__Given entries__
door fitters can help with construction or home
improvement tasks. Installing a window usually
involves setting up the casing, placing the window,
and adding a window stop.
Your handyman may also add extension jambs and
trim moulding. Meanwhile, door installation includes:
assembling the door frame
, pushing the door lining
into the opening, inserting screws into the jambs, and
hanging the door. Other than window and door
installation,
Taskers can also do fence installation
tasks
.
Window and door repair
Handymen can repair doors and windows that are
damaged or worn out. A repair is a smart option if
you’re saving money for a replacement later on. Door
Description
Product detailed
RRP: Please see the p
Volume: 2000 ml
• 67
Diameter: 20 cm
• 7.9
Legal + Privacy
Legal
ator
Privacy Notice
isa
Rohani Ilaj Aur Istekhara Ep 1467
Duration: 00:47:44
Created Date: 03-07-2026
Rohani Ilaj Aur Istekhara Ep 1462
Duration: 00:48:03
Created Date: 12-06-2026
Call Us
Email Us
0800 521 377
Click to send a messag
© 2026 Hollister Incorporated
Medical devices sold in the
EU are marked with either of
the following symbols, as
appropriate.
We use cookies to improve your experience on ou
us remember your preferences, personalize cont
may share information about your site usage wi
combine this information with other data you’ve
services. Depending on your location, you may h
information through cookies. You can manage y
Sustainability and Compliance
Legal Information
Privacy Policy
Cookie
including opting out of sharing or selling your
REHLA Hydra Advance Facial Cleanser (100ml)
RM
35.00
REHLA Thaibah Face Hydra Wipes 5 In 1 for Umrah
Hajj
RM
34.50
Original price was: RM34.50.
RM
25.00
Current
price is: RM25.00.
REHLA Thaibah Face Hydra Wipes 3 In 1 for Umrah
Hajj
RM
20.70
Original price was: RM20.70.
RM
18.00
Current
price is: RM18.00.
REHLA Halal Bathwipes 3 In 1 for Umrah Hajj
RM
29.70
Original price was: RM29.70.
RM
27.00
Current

__Task requirements__
Every line in the material above that has the word "Privacy" should be copied.

__Problem solution__
Legal + Privacy
Privacy Notice
Privacy Policy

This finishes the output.